To deter bugs, make sure clothing is clean prior to storage.

With cold weather finally out of the way in most parts of the country, it's time to rotate the clothes in your closet. In fact, regardless of whether you live in a seasonal climate or a temperate one, cramming all your clothes in the closet all the time makes it harder to find what you want.

Also, leaving your wool, cashmere and specialty fabric clothing out during the summer - when bugs are more prevalent - could leave you with moth holes when you pull those garments out later in the year.



The clothing 'bug'

Many fabrics are edible and can attract bugs. Wool, linen, rayon, cotton and cashmere are all favorites. And it's not just moths that will chew on your clothes; they're just the most common culprits. Beetles, silverfish, termites and cockroaches may all find your wardrobe tasty. Putting away seasonal clothes keeps these pests away.



Store it right

But out of sight shouldn't mean out of mind. As tempting as it is to put plastic dry cleaning bags over your clothes and call it a day, or stuff them all into a space-saving bag, hold off. The best place to start is your closet. Start with a thorough cleaning. Begin by removing old clothes you no longer wear or want to thin out your wardrobe and create more space. Then vacuum the closet thoroughly.

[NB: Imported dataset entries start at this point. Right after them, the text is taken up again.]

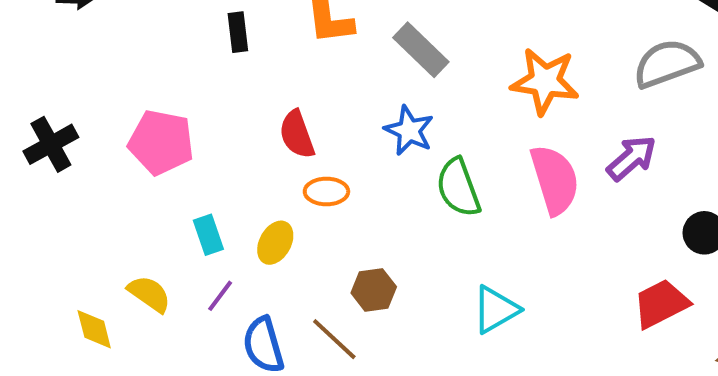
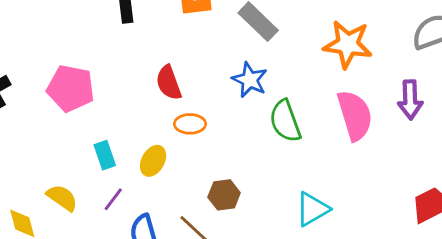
purple arrow: (631, 158) -> (410, 100), turned 129

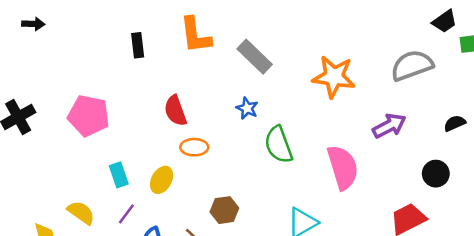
blue star: (250, 80) -> (247, 108), size x0.7
purple arrow: (410, 100) -> (389, 126), turned -116
pink semicircle: (355, 115) -> (343, 167), moved

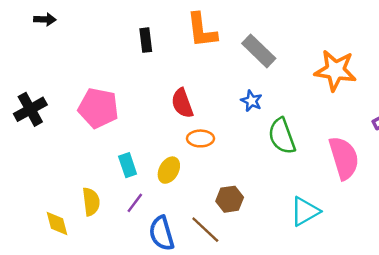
yellow semicircle: (81, 213) -> (91, 202), turned 48

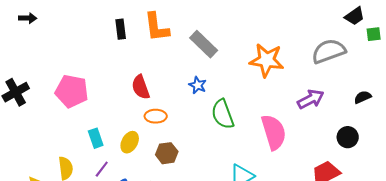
black rectangle: (146, 40) -> (121, 29), moved
brown hexagon: (230, 199) -> (167, 153), moved

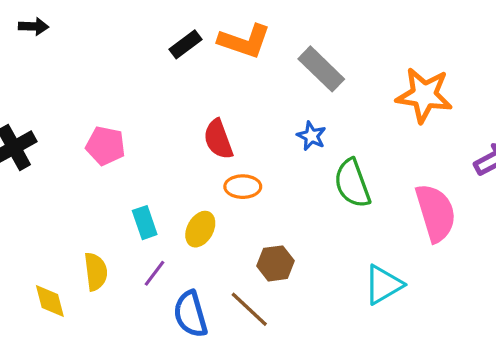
orange L-shape: (157, 27) -> (244, 41), turned -64
black rectangle: (121, 29) -> (186, 44), turned 60
pink pentagon: (72, 91) -> (105, 146), size x0.7
brown hexagon: (167, 153) -> (275, 263), moved

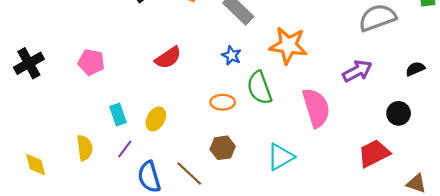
orange star: (424, 95) -> (288, 45), moved
red semicircle: (218, 139) -> (168, 58), turned -104
orange ellipse: (243, 187) -> (223, 102), moved
brown hexagon: (275, 263) -> (223, 148), moved
yellow diamond: (50, 301) -> (36, 165), moved

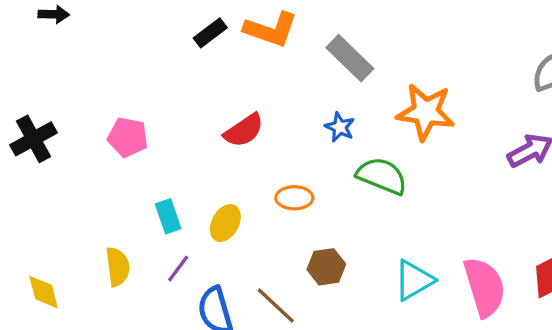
green semicircle: (259, 88) -> (382, 176), turned 132
orange ellipse: (223, 102) -> (294, 198), moved
pink semicircle: (316, 108) -> (485, 287), moved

Make sure clothing is clean prior to storage, with all stains removed. This will deter bugs and keep stains from becoming set in. Drawers are an option for storage, but they need cedar liners and should close tight. Store cashmere and other expensive fabrics in clear plastic locking tubs, which give the fabrics room to breathe.

To keep garments fresh, use cedar blocks or lavender sachets. Avoid unnatural products like moth balls or dryer sheets. If you live in a humid area and worry that stored sweaters might mold, drop silica crystal packets like those that come in so many products today into your storage boxes.

Avoid storing sweaters and other hanging garments right after they come from the dry cleaners. The wire hangers can damage delicate fabrics and the plastic covering isn't effective enough at keeping insects from working their way inside and eating your garments.

If you have an extensive collection of cashmere items, it's best to wrap each item in acid-free tissue to keep it dry and protected, and then store in a plastic container with a tight-fitting lid.

Avoid moving your cold-weather clothing out of the closet, though. Storing clothes under the bed, in the basement, attic, or garage is unwise, because these are places where bugs are more likely to be found and where temperature variations can damage your clothes.